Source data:
-- Opening Marker --

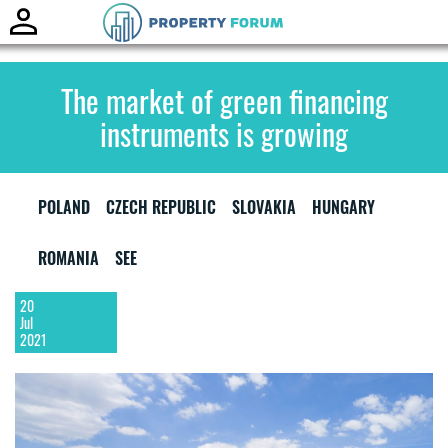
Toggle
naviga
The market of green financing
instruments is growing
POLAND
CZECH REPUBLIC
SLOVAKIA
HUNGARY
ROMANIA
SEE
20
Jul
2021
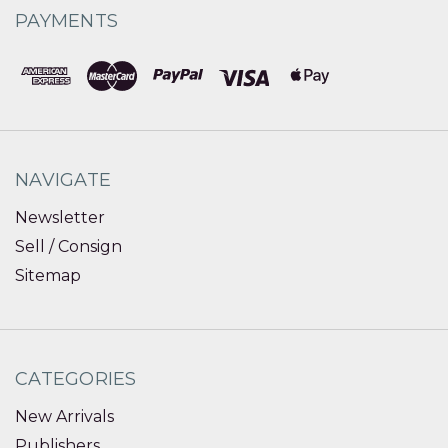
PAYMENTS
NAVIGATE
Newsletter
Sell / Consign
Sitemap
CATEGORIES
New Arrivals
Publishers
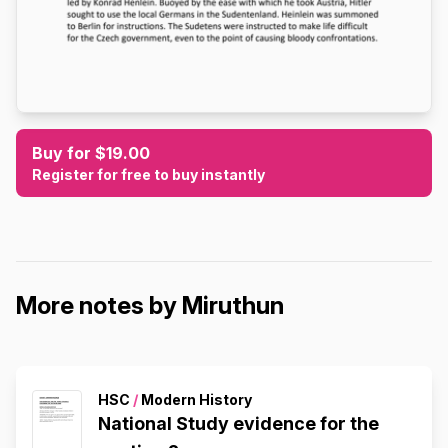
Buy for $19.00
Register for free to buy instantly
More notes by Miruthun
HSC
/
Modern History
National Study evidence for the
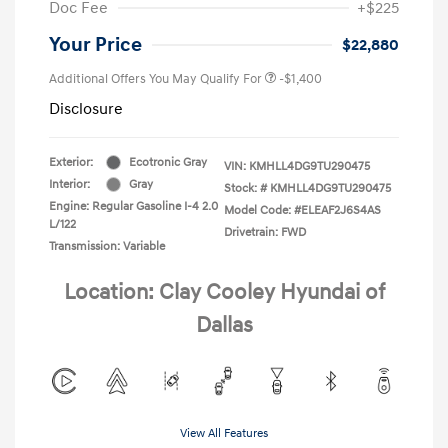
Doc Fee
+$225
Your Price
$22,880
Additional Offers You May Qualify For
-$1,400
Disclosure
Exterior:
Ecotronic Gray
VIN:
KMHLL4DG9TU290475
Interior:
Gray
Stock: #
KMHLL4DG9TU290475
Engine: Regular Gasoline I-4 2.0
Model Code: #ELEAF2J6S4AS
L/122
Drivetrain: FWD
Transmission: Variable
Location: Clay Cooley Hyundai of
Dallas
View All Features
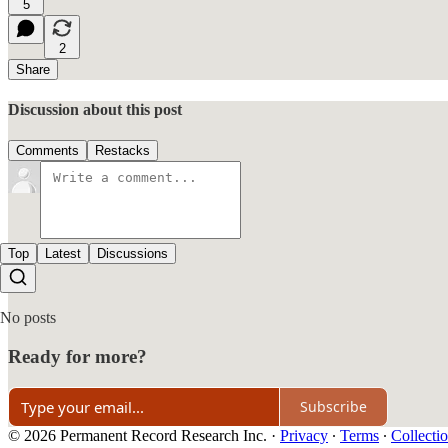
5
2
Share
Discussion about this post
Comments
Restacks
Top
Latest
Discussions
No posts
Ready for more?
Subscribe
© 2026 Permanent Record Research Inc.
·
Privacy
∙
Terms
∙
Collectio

-- Closing Marker --
-- Opening Marker --

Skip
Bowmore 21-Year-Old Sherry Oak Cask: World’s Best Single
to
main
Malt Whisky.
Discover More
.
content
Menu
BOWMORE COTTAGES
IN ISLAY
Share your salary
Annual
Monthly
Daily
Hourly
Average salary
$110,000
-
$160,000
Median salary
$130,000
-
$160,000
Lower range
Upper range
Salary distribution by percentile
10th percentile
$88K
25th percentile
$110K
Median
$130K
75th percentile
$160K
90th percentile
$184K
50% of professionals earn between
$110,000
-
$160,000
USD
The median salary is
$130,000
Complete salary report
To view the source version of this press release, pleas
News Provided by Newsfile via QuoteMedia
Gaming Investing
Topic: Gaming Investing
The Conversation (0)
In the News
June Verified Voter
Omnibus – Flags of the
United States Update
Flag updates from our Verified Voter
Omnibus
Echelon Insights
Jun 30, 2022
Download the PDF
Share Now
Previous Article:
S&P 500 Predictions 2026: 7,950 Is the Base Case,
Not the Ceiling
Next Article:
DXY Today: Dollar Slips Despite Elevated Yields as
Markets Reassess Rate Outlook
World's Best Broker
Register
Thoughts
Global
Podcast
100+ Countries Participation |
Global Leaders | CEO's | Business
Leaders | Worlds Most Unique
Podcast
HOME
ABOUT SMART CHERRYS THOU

-- Closing Marker --

What you should do
Every line of the entries that includes "Best" must be copied into the answer.

Finished exercise
Bowmore 21-Year-Old Sherry Oak Cask: World’s Best Single
World's Best Broker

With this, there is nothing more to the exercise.